Как знать? Может быть, то, что прекрасно в «Литургии красоты», — только закатный румянец — вечерний, последний. К утру от облака может не остаться следа, его уже не будет ни на одном горизонте: и теперь оно окружено уже такими удушливыми, безнадежными парами. Или — свершится чудо, новое чудо — непонятное и внезапное, — которым часто радуют поэты — внезапные пришельцы из непонятных стран? Может быть, пары рассеются — и откроется облако на другом горизонте? — То и другое возможно, — и мы сомневаемся: вновь поднести к губам «пылающий напиток» с надеждой на утро, — или отказаться от отрав приближающейся ночи?
Начало «разложения» очевидно в стихах Бальмонта. Но вместе с ним надвигается что-то новое, — заметно, что облака идут с таких горизонтов, которые прежде были скрыты от поэта.

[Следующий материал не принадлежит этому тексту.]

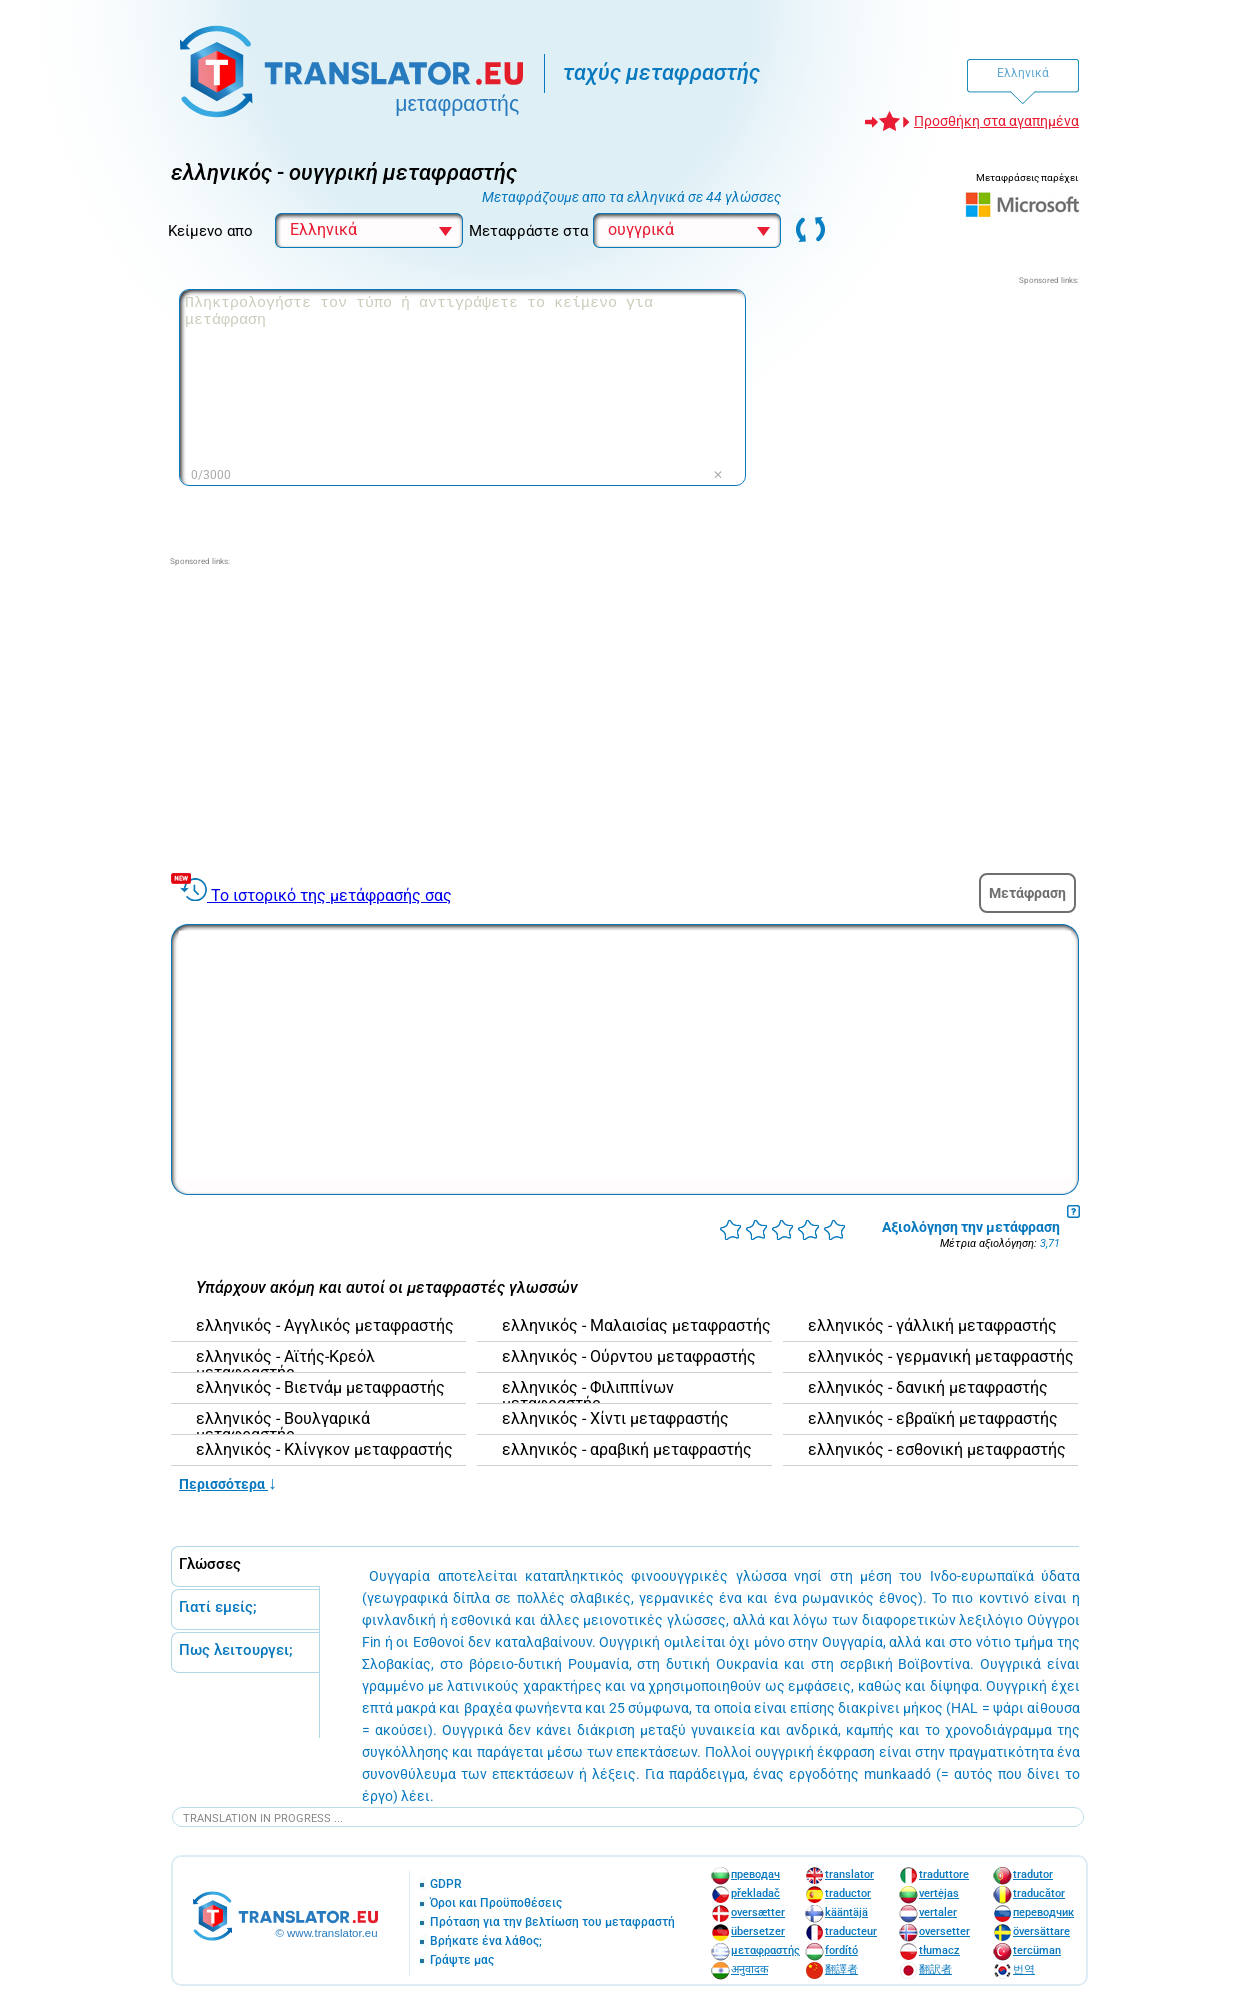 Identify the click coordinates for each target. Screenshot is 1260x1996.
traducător (1039, 1893)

То, что прежде волновало, Бальмонт замыкает ключами своих «стихийных гимнов». Они только утомительно красивы — и неподвижны. Душная ночь уже прильнула к ним. В час, когда наступала тьма, — пришла мертвая полоса. Явилась рассудочная поэзия, прерываемая бессильными криками. Иногда звучали болезненно эти постоянные провозглашения своего великолепия, — пока не послышался стихийный голос, звучащий утренним, здоровым презрением. Только бессильно вялой злобой кажутся насмешки над «лабораторной зачахлостью человечков» и сказочки о «Лемурах с пяткой откидной», — рядом с великим презрением «Самоутверждения»:
И если ты викинга счастья лишишь, — в самом царстве Валгаллы рубиться,
Он скажет, что Небо беднее Земли, из Валгаллы он прочь удалится.

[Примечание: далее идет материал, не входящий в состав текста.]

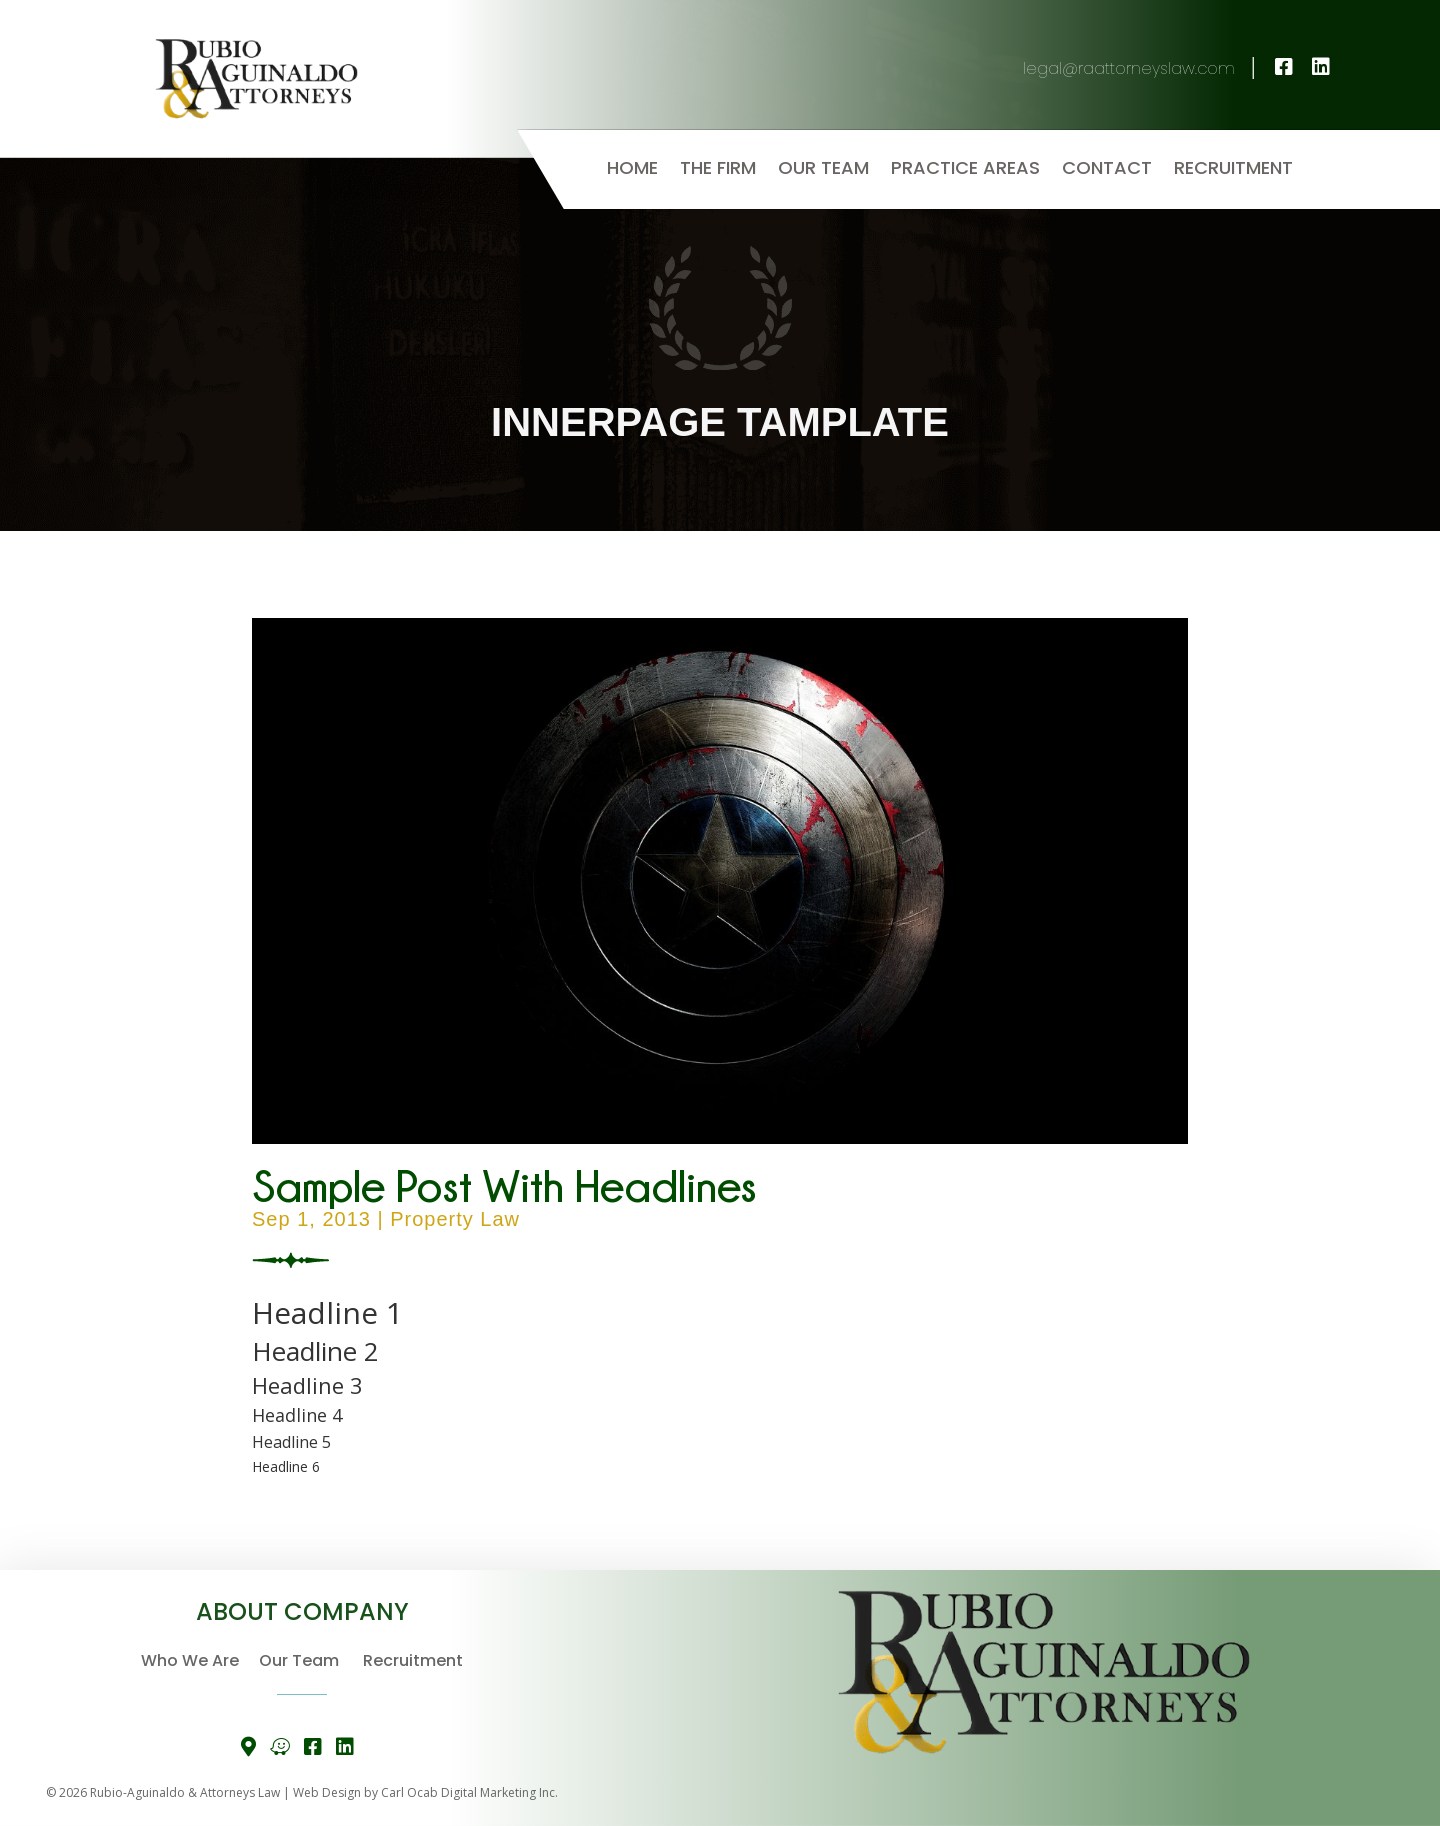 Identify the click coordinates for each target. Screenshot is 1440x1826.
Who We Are (200, 1660)
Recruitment (1233, 170)
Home (632, 170)
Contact (1107, 170)
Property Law (455, 1219)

И если певцу из Славянской страны ты скажешь, что ум есть мерило,
Со смехом он молвит, что сладко вино и песни во славу Ярила.
Великое презрение рождает грусть. Она пришла, когда в душную ночь посмотрела заря какого-то нового дня, о котором не знал прежний Бальмонт. Об этом можно догадаться по тем <не>многим, но зато совершенно новым и снова прекрасным песням, которые запел сам себе удивленный поэт, рядом с ними повторяя без числа старое, будто все еще надеясь увидеть забытые сны.
«L’idee pure, l’infini, j’y aspire, il m’attire…»[152]
О, искавший Флобер, ты предчувствовал нас.
Мы и ночи и дни устремляемся в мир,
Мы в Бездонности ждем отвечающих глаз.
В наших жилах течет ненасытная кровь,
Мы безмерны в любви, безграничны вдвоем.
Но, любя как никто, не обманемся вновь,
И влюбленность души не телам отдаем.
В океанах мечты восколеблена гладь,
Мы воздушны в любви, как воздушен туман,
Но Елены опять мы не будем искать,
И войной не пойдем на безумных троян.
Это — песня изумления, по-прежнему молодая, но по-новому — грустная. Это — какая-то потусторонняя музыка, голос Парки, дошедшей до конца нити, что-то созвучное пророческой эклоге Виргилия: — «явится Тифис другой»… Чье Имя взбунтовало дремлющую Музу? Во Имя Кого поэт весенней гулкой Земли и изменчивого Огня, поэт прекрасных земных измен, — отказывается от той, в ком «жизнь и смерть кораблей», чья Красота была для него «как Никейский челнок старых дней»? Во Имя Кого пришло это предрассветное отчаянье — похороны всех надежд на кладбище, «где их до меня схоронили мой дед, мой отец, мой брат»…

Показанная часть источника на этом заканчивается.